Newsflash: If you make a decent movie that seeks to entertain and move — instead of lecture and shame — we will show up. Spider-Man: No Way Home does precisely that. You will not only have a great time at the movies again, but there’s no gay, transsexual, or racial nonsense. This movie is about only one thing: Delivering the goods.

No Way Home picks up where 2019’s Spider-Man: No Way Home left off. Thanks to Mysterio, the world now knows that Peter Parker is Spider-Man. In our media-saturated climate, this immediately makes life impossible, not only for Peter but for his friends and loved ones.

Feeling guilty over ruining everyone’s life, Peter seeks out Doctor Strange (Benedict Cumberbatch) and asks him to cast a spell that will make the world forget he’s Spider-Man.
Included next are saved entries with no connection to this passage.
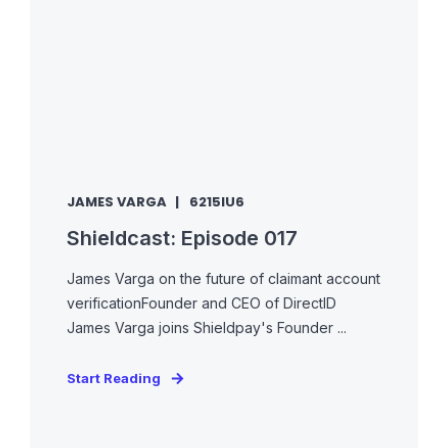
JAMES VARGA
6215IU6
Shieldcast: Episode 017
James Varga on the future of claimant account
verificationFounder and CEO of DirectID
James Varga joins Shieldpay's Founder ...
Start Reading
But thanks to Peter’s immaturity, the spell goes horribly awry, opens up the Marvel multiverse, and out steps some very satisfying and well-executed fan service.

While I was never bored, the first 40 minutes or so barely hung on. There’s a ton of story to set up, a lot of pipe to lay but whenever things threaten to get tedious or frantic, just in time, the story rallies to save itself. After those 40 minutes, once the actual story-story launches, everything’s pure pleasure, even the effects-laden climax — which is where my eyes tend to glaze over in these things. At one point, the moment where the audience went especially nuts, I even got a little emotional.
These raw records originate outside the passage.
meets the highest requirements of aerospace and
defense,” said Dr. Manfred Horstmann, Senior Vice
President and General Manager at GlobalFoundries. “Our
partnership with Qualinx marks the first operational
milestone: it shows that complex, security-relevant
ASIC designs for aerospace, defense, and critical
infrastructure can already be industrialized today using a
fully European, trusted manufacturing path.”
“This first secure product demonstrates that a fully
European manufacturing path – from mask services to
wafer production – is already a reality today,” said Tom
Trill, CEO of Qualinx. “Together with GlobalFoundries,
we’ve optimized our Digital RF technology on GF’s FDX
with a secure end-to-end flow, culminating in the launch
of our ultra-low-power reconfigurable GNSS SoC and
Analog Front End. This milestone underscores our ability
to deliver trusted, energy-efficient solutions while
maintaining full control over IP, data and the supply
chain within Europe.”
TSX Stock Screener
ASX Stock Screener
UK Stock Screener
No Way Home doesn’t only entertain with an embrace of the past. It dabbles in monster-sized themes that surprise and gives you something to chew on. This is a movie about two things: second chances and self-sacrifice. In a nod to Tobey Maguire’s original Spider-Man trilogy, there’s even a flattering reference to America and Americanism with respect to those second chances.

This is how you make movies. This is how Hollywood used to make movies. No lectures. No shaming. No woke violations of human nature. The cast is multi-ethnic, and race is never an issue, which is what life is like in the real world, as opposed to Twitter and cable news.
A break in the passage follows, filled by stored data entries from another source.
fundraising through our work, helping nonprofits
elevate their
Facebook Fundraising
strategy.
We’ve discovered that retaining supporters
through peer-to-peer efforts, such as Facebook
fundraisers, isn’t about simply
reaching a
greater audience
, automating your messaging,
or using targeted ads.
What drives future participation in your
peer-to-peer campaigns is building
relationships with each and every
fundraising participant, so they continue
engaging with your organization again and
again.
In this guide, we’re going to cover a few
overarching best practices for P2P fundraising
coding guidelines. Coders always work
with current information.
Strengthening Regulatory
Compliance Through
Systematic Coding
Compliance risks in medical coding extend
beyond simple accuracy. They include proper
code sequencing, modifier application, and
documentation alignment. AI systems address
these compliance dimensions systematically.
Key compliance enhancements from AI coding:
No Way Home is also a gift to Zendaya, the young actress who plays M.J. — Peter’s girlfriend. In the previous two Spider-Man installments, she wasn’t a character. Instead, she was a woke identity. She was obnoxious and unattractive — you know like your first wife is obnoxious and unattractive. With unappealing roles like that, Zendaya’s shelf-life as a star was close to zero. No Way Home is the first time I’ve seen her in something where she’s allowed to be warm, charming, and likable. With more performances like this one, she might have a chance at a real career.

Being non-woke doesn’t mean No Way Home has nothing to say. Quite the opposite. The difference, though, is that the story speaks to us, all of us, in the way art is supposed to speak. The themes are universal, the characters are relatable, the emotions real, and the filmmaker’s desire to put on a show infectious…

Watch the box office on this one. And then watch the entertainment media squirm to explain why, in the age of the Omicron variant, the non-woke No Way Home will probably make more money in one week than the worketard Black Widow and woketard Eternals did during their entire run. Hell, No Way Home will probably make more money on its opening night — one night — than the woketard West Side Story will throughout its entire run.

Lol.

All this talk about how moviegoing is dead simply isn’t true. Americans want to fall in love with the movies again. We want to laugh and cheer with each other again. The shared experience of a movie theater is irreplaceable. We are dying to return to the movies, but not if it means being insulted and shamed, or creeped out by sexual deviancy, or worried about having to explain to our children why two hairy guys just exchanged body fluids.

You want our business? Stop with the propaganda. Return to making art. If you don’t, you will have killed the greatest artistic medium in the history of mankind: the moving picture.